Adapun perbedaan sikap tersebut terkait usulan hak angket dugaan kecurangan Pemilu 2024.
Pada rapat hari ini, ada tiga partai yang mengusulkan dilakukannya angket yaitu PKB yang diwakili Luluk Nur Hamidah, PKS oleh Aus Hidayat Nur, dan Aria Bima dari PDIP.
Luluk mengungkapkan dukungan adanya hak angket lantaran adanya dugaan penyalahgunaan kekuasaan untuk memenangkan salah satu paslon tertentu dalam Pilpres 2024.
Kemudian, dia menganggap Pemilu 2024 merupakan pemilu terburuk yang digelar sejak Reformasi 1998.
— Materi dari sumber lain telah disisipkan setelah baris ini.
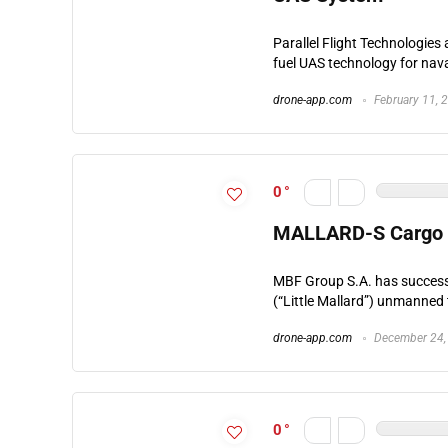
Parallel Flight Technologi
fuel UAS technology for naval
drone-app.com
February 11, 
0
MALLARD-S Cargo Sy
MBF Group S.A. has successfu
(“Little Mallard”) unmanned 
drone-app.com
December 24,
0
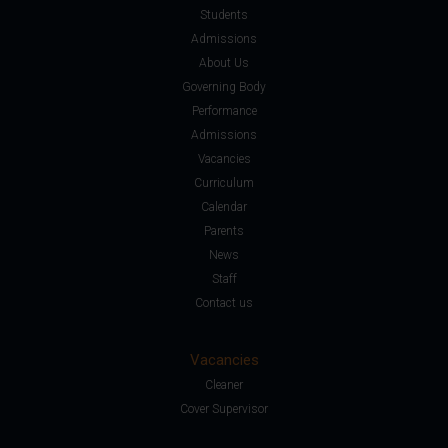
Students
Admissions
About Us
Governing Body
Performance
Admissions
Vacancies
Curriculum
Calendar
Parents
News
Staff
Contact us
Vacancies
Cleaner
Cover Supervisor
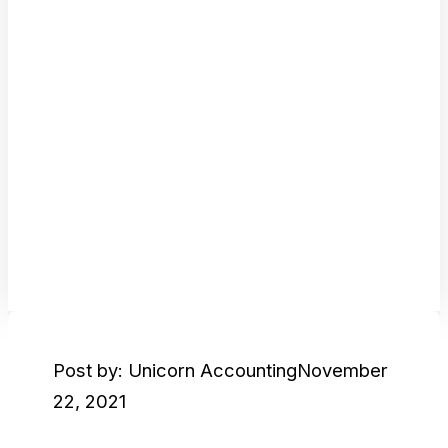
Post by: Unicorn Accounting
November
22, 2021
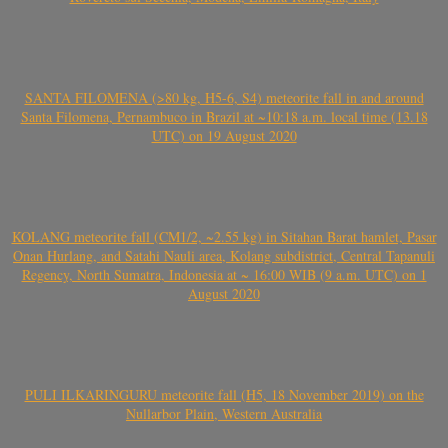
SANTA FILOMENA (>80 kg, H5-6, S4) meteorite fall in and around
Santa Filomena, Pernambuco in Brazil at ~10:18 a.m. local time (13.18
UTC) on 19 August 2020
KOLANG meteorite fall (CM1/2, ~2.55 kg) in Sitahan Barat hamlet, Pasar
Onan Hurlang, and Satahi Nauli area, Kolang subdistrict, Central Tapanuli
Regency, North Sumatra, Indonesia at ~ 16:00 WIB (9 a.m. UTC) on 1
August 2020
PULI ILKARINGURU meteorite fall (H5, 18 November 2019) on the
Nullarbor Plain, Western Australia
Menurutnya, Pemilu 2024 digelar tanpa adanya etika dan moral politik yang dijunjung.
"Sepanjang pemilu yang saya ikuti semenjak 1999, saya belum pernah melihat ada sebuah proses pemilu sebrutal dan semenyakitkan ini di mana etika dan moral politik berada di titik minus," ujarnya, Selasa, dikutip dari YouTube DPR RI.
Luluk menganggap DPR selaku lembaga perwakilan rakyat seharusnya bertindak ketika ada para akademisi hingga rakyat sudah menyuarakan adanya dugaan kecurangan dalam Pemilu 2024.
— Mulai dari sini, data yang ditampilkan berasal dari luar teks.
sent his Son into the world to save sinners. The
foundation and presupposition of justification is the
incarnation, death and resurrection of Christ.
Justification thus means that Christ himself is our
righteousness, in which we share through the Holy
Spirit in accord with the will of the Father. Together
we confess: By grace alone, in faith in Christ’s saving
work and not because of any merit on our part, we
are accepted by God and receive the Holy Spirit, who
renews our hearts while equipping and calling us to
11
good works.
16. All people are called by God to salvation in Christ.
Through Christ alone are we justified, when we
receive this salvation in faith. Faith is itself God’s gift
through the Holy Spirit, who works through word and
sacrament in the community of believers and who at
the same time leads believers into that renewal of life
Alhasil, sambungnya, DPR seharusnya menggunakan hak angket untuk menyelidiki dugaan kecurangan dalam Pemilu 2024 saat ini.
"DPR hendaklah menggunakan hak konstitusionalnya melalui hak angket sehingga melalui hak angket inilah, kita menemukan titik terang seterang-terangnya sekaligus juga mengakhiri desas-desus yang tidak perlu," tuturnya.
Baca juga: Gerindra dan Demokrat Pertanyakan Usulan Hak Angket, Singgung Alasan hingga Kebutuhan Masyarakat
Sementara anggota DPR dari Fraksi PKS, Aus Hidayat Nur, mendorong agar hak angket dilakukan demi membuktikan kecurigaan terhadap pemilu yang dianggap tidak jujur dan adil.
Menurutnya, masyarakat saat ini mulai was-was atas pelaksanaan pemilu yang berlangsung curang.
Alhasil, Hidayat Nur menilai hak angket dapat menjadi instrumen yang bisa digunakan DPR untuk menyelesaikan persoalan tersebut.
"Hak angket adalah salah satu instrumen yang dimiliki DPR dan diatur dalam UUD, dan UU bisa digunakan untuk menjawab kecurigaan dan praduga itu secara terbuka dan transparan," tuturnya.